Over the past few years, material scientists and electronics engineers have been working together to develop new and innovative materials that can create stretchable and high-performing electronic devices. These devices can be based on different designs such as rigid-island active cells with serpentine-shape/fractal interconnections, neutral mechanical planes, or bunked structures.
Despite the significant advancements in the fabrication of stretchable materials, some challenges have proved difficult to overcome. For instance, materials with wavy or serpentine interconnect designs commonly have a limited area density, and fabricating proposed stretchable materials is often both difficult and expensive. In addition, the stiffness of many existing stretchable materials does not match that of human skin tissue, making them uncomfortable on the skin and thus not ideal for creating wearable technologies.
In order to address these challenges, researchers at Sungkyunkwan University (SKKU), Institute for Basic Science (IBS), Seoul National University (SNU), and Korea Advanced Institute of Science and Technology (KAIST) have recently fabricated a vacuum-deposited elastic polymer for developing stretchable electronics. This new material, introduced in Nature Electronics, could be used to create stretchy field-effect transistors (FETs), which are primary components of most electronic devices on the market today.
“Recently, various approaches for adopting soft materials have been proposed for developing intrinsically stretchable electronics which does not need any specific structural designs owing to their intrinsic deformability,” said Donghee Son, one of the researchers who carried out the study. “However, such devices employed solution-processed dielectric materials and thereby encounter critical challenges in achieving high electrical performances.”

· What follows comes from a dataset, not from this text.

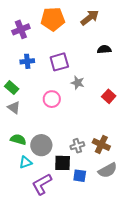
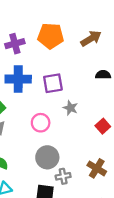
blue cross: (27, 61) -> (18, 79), size x1.6
brown cross: (101, 144) -> (97, 168), moved
gray circle: (41, 145) -> (47, 157), moved

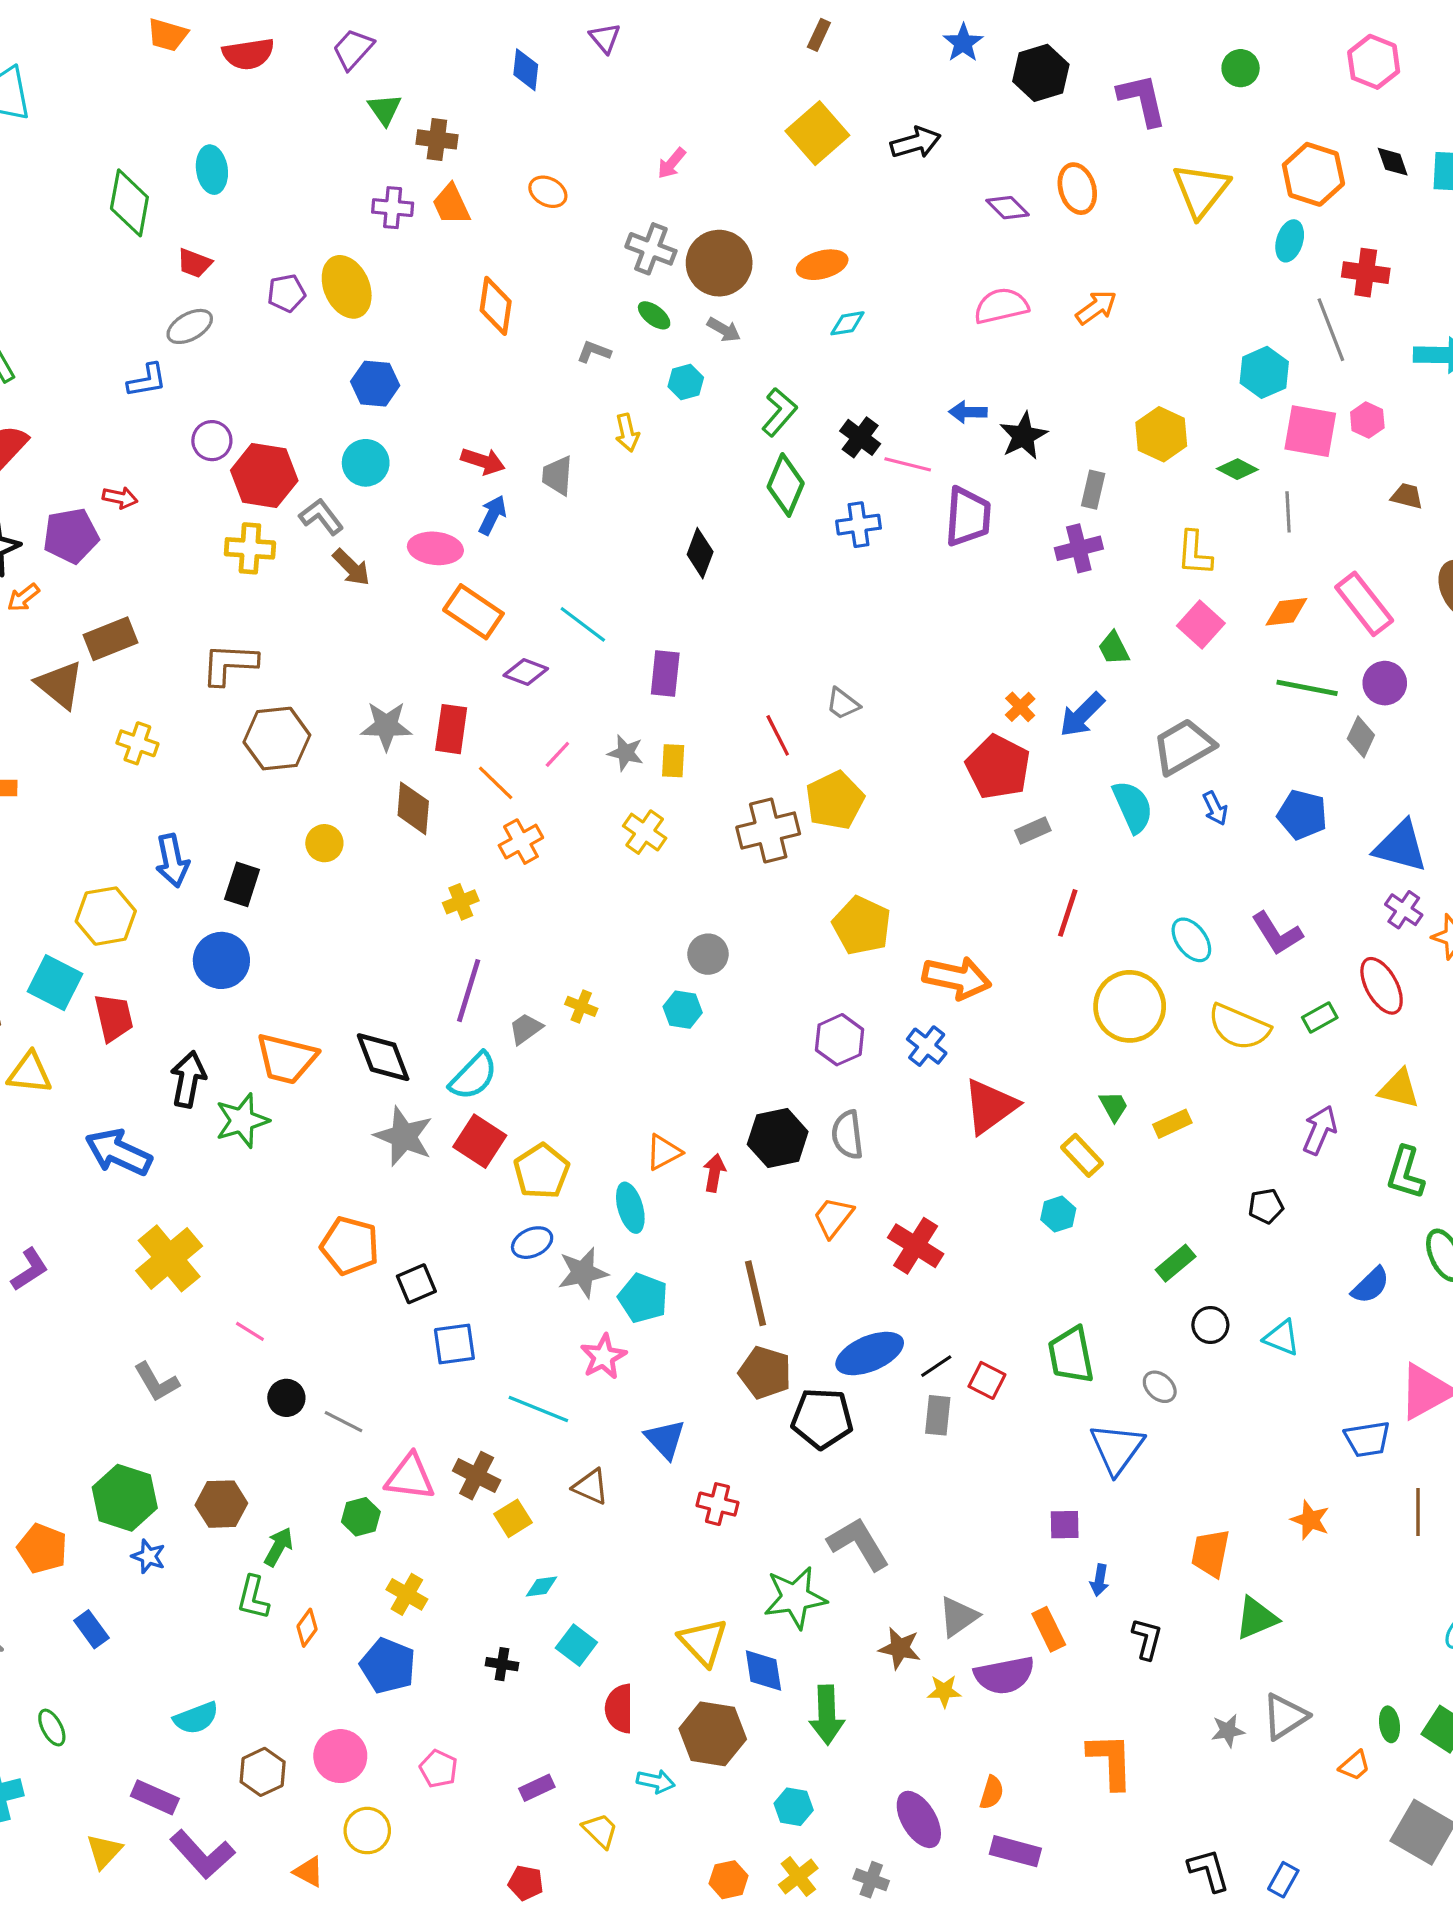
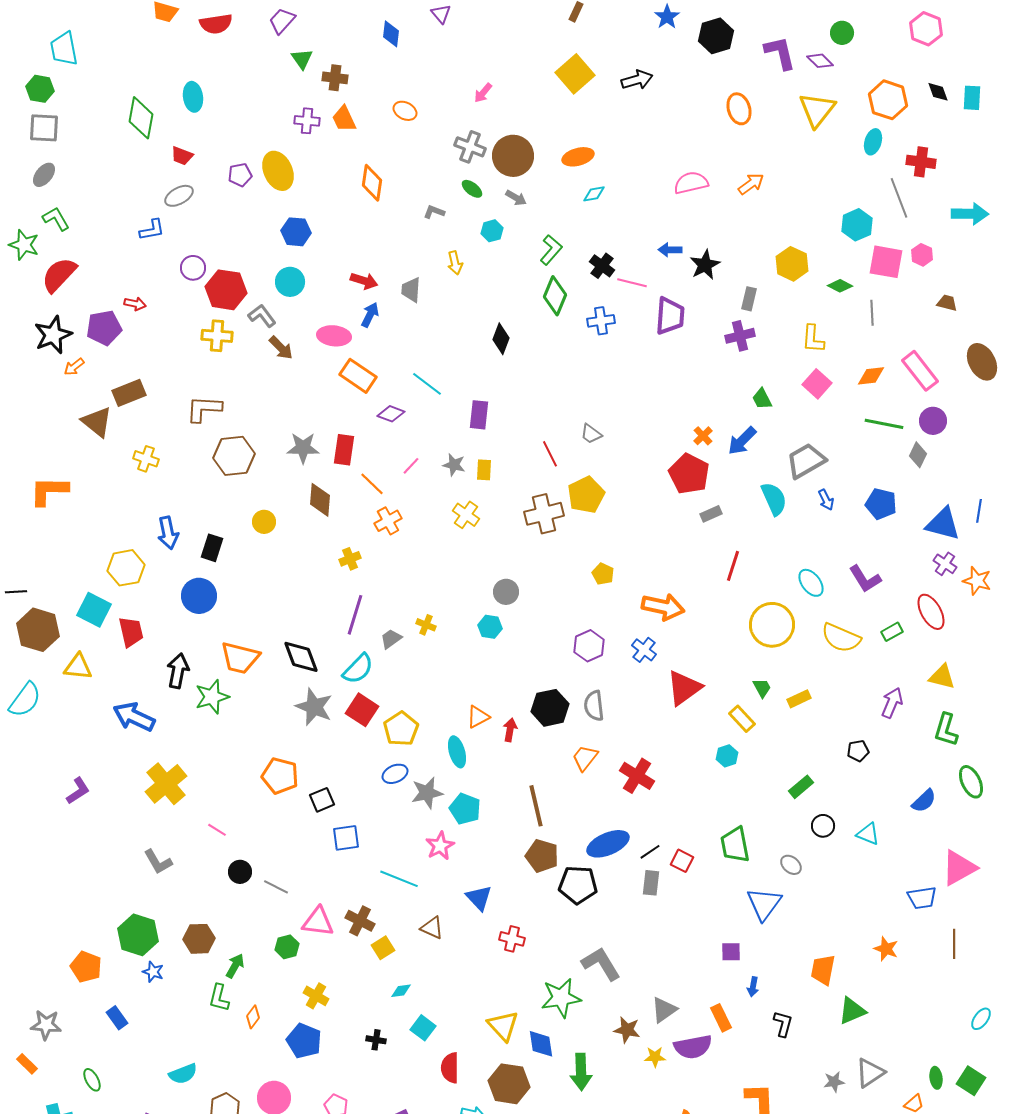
purple diamond: (1008, 208) -> (820, 61), moved
yellow pentagon: (862, 926) -> (603, 574), size x0.6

Solution-processed organic gate dielectric materials, materials that can transmit electricity without conducting it (i.e., insulating it), are not particularly suitable for the creation of flexible electronics. Most notably, they have thicknesses in the micrometer-scale, poor insulating performances, chemical instability, and low uniformity. In addition, they are typically incompatible with conventional microfabrication processes, making them difficult to produce on a large scale.
As a result of these limitations, electronic components based on these solution-processed materials are plagued by poor gate controllability and high operation voltages, as well as limited scalability. Son and his colleagues, along with other research teams worldwide, have thus been trying to create ultrathin, stretchable, scalable, and highly performing dielectrics with alternative fabrication strategies.
“In our study, we present a new approach to the design of dielectric materials to resolve the aforementioned challenges in intrinsically stretchable electronic devices,” Son explained. “Our large-scale vacuum-deposited stretchable dielectric enables the scalable fabrication of intrinsically stretchable devices with electrical performances comparable to those fabricated using the non-stretchable inorganic and stretchable organic dielectric materials (e.g., Al2O3 deposited via atomic layer deposition & spin-coated viscoelastic layer).”
To create their polymer-based dielectric, Son and his colleagues first copolymerized two different monomers, namely isononyl acrylate (INA) and 1,3,5-trimethyl-1,3,5-tryvinyl cyclotrisiloxane (V3D3) using a process known as initiated chemical vapor deposition (iCVD). The monomer INA acts as a soft segment, increasing the material’s stretchability, while V3D3 serves as a cross-linkable hard segment, giving the polymer film robust insulating properties.